In general, the literature emphasizes the need for predictive markers for treatment response as well as for development of side effects, thereby sparing patients unnecessary treatment trials and adverse effects. In the search for such markers, it is critical to examine the patients before their brains have been modified by antipsychotic medication and repeated relapses—and to follow the patients over time to study the effects of specific interventions.

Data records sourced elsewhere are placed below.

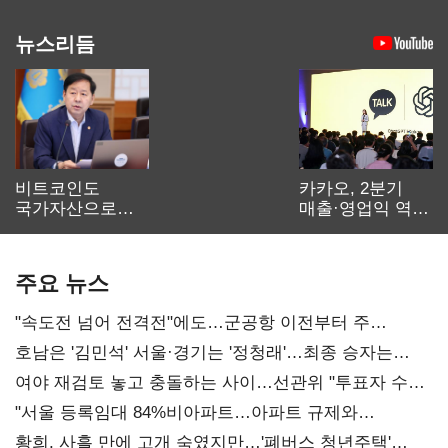
뉴스리듬
비트코인도
카카오, 2분기
국가자산으로…'
매출·영업익 역대
보관·평가·처분'
최대…에이전트
기준은 숙제
AI 수익화 관건
주요 뉴스
"속도전 넘어 전격전"에도…군공항 이전부터 주
52시간까지 '뇌관'
호남은 '김민석' 서울·경기는 '정청래'…최종 승자는
'안갯속'
여야 재검토 놓고 충돌하는 사이…선관위 "투표자 수
오차 당연"
"서울 등록임대 84%비아파트…아파트 규제와
달리해야"
황희, 사흘 만에 고개 숙였지만…'폐버스 청년주택'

In the present study, SPECT [123I]-IBZM was used to examine the relationship between baseline D2/3 receptor binding potential (BPP) and treatment outcome in a quite large cohort of antipsychotic-naïve first-episode schizophrenia patients. Additionally, we related D2/3 receptor occupancy following 6 weeks of monotherapy with the relatively selective D2/3 antagonist amisulpride to functioning and subjective well-being. High resolution PET studies have found dopamine activity more pronounced in the functionally defined associative striatum.[8,9] We used an automatic application of regions dividing the striatum into its anatomic subdivisions; ie, the caudate and the putamen. Since the caudate is part of the associative striatum[46] we used this region as our region of interest. With the spatial resolution of our SPECT system (7.4mm) we assumed similar to Stone et al[47] that this is sufficient to resolve the caudate from the putamen.

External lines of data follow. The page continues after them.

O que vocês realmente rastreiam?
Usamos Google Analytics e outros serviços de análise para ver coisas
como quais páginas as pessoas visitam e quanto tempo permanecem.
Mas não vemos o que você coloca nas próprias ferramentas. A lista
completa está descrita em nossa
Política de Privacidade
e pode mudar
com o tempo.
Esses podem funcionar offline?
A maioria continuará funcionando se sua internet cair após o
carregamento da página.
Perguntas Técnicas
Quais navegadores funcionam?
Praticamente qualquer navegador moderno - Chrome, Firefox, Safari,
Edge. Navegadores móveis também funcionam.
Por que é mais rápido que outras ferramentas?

We hypothesized: (1) first-episode schizophrenia patients with low striatal dopamine D2/3 receptor BPp in the antipsychotic-naïve state achieve a better treatment response from striatal D2/3 receptor blockade than patients with a high BPp, particularly regarding positive symptoms; and (2) high striatal dopamine D2/3 receptor occupancy is associated with deterioration of a patient’s functioning and subjective well-being.

Methods

The study was conducted in accordance with the Declaration of Helsinki II and approved by the Danish National Committee on Biomedical Research Ethics (H-D-2008–088). Written informed consent was obtained from all participants.

Participants

Thirty-two first-episode patients, aged 18–45 years, meeting the International Classification of Diseases, 10th revision (ICD-10) criteria for schizophrenia were recruited from the Capital Region of Denmark as part of a large, multimodal longitudinal study on antipsychotic-naïve first-episode schizophrenia patients (the Pan European Collaboration Antipsychotic-Naive Studies [PECANS]). There is a partial overlap between the participants in the present study and participants in previously published articles from the PECANS study on different modalities regarding reward processing[48,49] and psychophysiology.[50]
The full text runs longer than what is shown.